Price to reimburse taxpayers for part of cost of charter jets
Health and Human Services (HHS) Secretary Tom Price vowed Thursday to reimburse taxpayers for his use of private charter jets for official government business.
“Today, I will write a personal check to the U.S. Treasury for the expenses of my travel on private charter planes,” Price said in a statement. “The taxpayers won’t pay a dime for my seat on those planes.”
An HHS spokesperson told The Hill that Price will pay $51,887.31 for his seat on the flights, not the entire cost.
“The Secretary has heard the taxpayers’ concerns and wants to be responsive to them. That’s why he’s taking the unprecedented step of reimbursing the government for his share of the travel,” the spokesperson said. “The taxpayers won’t pay a dime for his seats on charter planes.”
Price had a minimum net worth of about $8.2 million, including more than one bank account containing at least $100,000 in cash, at the time of his nomination to lead HHS in January, according to his personal financial disclosure forms.
The controversy seems to have put Price’s job at risk. The White House on Thursday refused to say whether Price would stay on.
“We’re going to conduct a full review and see what happens,” press secretary Sarah Huckabee Sanders said.
Sanders said the White House instructed HHS to halt all private charter flights until the agency and inspector general complete their separate reviews of Price’s travel.
The White House is also conducting its own “overall” review of the administration’s travel policies, Sanders said.
“As the president said yesterday, he’s not happy with the actions,” Sanders said. “We’re looking at the issue.”
Trump earlier this week also refused to rule out firing Price.
When asked if he had plans to oust the HHS chief, Trump said: “We’ll see.”
On Thursday, Vice President Pence said he would leave it up to Trump and Price to “work it out.”
Price’s flights are now the subject of an investigation by his department’s inspector general, but he isn’t the only Cabinet member to come under criticism for using either a charter or government-owned plane.

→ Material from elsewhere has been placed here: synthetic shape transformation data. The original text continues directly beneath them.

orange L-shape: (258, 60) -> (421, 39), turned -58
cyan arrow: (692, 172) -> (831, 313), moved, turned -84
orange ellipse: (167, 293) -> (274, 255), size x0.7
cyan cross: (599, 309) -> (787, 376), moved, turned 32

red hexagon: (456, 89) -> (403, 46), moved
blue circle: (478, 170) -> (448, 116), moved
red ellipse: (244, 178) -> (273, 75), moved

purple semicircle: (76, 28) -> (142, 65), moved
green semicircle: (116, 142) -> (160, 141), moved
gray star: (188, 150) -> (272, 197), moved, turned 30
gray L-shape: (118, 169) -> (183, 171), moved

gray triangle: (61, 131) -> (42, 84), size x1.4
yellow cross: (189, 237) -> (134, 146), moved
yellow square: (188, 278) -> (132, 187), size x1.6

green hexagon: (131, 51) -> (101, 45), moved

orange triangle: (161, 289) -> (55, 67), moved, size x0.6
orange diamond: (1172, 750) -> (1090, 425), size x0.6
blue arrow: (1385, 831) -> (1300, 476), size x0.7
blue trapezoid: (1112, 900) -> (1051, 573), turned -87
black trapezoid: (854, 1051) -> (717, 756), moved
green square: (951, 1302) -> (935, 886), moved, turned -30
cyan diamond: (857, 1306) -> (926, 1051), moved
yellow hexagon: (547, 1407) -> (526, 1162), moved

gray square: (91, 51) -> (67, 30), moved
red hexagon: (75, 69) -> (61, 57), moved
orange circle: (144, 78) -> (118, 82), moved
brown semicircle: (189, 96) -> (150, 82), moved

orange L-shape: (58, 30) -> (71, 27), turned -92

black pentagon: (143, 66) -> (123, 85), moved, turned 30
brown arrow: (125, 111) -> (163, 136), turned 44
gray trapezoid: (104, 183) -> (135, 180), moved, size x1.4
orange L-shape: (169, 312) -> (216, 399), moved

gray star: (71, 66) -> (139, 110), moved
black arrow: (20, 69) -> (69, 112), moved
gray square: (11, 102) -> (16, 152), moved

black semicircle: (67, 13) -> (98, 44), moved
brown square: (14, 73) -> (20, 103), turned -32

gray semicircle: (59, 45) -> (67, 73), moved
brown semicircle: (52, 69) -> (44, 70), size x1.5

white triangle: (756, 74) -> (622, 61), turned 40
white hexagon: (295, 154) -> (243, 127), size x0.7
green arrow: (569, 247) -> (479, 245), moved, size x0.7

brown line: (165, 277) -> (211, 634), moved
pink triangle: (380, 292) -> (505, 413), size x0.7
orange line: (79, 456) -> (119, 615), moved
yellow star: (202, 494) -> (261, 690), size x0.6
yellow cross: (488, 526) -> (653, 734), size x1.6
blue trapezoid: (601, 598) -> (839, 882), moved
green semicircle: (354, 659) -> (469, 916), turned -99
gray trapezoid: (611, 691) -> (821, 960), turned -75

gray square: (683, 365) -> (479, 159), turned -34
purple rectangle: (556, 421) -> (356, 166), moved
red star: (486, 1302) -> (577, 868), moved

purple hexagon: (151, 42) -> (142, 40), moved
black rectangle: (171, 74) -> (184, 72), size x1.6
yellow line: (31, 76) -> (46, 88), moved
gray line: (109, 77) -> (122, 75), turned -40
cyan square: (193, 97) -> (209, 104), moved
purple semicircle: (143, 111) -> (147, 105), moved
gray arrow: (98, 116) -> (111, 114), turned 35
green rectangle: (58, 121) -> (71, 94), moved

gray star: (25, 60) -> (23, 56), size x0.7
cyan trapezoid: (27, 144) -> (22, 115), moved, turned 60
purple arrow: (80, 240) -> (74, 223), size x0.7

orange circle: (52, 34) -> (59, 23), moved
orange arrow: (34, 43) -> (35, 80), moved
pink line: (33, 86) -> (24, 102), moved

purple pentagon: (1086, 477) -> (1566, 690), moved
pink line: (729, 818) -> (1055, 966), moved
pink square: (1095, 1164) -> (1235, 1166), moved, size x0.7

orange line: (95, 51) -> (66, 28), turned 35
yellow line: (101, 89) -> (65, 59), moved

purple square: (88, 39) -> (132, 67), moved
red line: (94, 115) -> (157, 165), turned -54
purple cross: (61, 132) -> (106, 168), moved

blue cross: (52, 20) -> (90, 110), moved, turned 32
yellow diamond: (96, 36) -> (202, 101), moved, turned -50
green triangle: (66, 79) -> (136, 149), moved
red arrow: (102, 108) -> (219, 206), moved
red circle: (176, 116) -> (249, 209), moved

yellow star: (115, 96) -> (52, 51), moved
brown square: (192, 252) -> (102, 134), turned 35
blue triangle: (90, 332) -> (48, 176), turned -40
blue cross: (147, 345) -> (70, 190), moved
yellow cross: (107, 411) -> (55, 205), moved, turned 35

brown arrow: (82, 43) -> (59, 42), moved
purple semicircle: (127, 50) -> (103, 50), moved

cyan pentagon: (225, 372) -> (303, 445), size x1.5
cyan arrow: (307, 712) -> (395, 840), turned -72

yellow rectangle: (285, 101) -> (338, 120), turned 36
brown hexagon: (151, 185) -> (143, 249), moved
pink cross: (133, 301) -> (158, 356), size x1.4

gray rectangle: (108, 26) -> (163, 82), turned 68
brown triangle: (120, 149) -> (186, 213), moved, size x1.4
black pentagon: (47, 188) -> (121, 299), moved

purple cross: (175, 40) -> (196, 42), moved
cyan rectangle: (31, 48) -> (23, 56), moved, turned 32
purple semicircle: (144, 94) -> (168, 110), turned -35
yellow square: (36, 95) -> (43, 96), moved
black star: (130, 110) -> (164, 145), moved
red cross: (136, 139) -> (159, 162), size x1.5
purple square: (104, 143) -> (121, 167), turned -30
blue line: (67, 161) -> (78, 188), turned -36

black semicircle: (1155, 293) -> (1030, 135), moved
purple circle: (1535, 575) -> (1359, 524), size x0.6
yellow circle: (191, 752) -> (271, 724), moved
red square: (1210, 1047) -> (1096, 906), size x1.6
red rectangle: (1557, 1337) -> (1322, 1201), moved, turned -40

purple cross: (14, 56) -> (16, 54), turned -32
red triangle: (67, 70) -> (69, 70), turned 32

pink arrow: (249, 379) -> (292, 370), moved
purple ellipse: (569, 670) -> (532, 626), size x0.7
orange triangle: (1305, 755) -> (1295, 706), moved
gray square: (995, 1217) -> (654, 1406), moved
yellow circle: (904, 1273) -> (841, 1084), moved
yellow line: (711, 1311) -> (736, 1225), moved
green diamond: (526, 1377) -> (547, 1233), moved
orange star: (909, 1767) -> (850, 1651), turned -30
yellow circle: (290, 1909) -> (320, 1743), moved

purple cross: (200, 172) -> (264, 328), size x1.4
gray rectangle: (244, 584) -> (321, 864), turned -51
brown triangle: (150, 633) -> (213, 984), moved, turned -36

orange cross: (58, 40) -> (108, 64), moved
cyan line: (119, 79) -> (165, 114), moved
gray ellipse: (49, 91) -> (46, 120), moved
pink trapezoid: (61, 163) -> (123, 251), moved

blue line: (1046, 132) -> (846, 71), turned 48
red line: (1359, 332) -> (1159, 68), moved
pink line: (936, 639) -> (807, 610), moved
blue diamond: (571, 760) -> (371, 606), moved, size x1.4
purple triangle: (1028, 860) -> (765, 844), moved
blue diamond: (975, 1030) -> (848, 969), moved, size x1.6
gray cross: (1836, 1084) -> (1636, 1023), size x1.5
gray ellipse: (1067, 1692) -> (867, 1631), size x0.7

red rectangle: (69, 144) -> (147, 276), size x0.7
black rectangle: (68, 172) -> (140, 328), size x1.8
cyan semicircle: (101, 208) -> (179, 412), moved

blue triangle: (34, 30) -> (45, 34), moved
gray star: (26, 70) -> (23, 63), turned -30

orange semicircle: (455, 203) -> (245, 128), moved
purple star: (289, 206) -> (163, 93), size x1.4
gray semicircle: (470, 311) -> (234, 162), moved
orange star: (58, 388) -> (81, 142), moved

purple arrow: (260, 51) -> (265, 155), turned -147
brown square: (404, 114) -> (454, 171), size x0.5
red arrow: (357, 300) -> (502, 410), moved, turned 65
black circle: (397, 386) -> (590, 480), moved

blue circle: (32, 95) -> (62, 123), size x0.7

The Treasury Department inspector general is reviewing department head Steven Mnuchin’s use of a private jet in August, as well as why he requested a government plane to take him and his wife, Louise Linton, on their European honeymoon.
Environmental Protection Agency Administrator Scott Pruitt has also been using private planes for government duties. The Washington Post reported on Wednesday that Pruitt’s private flights have cost taxpayers more than $58,000.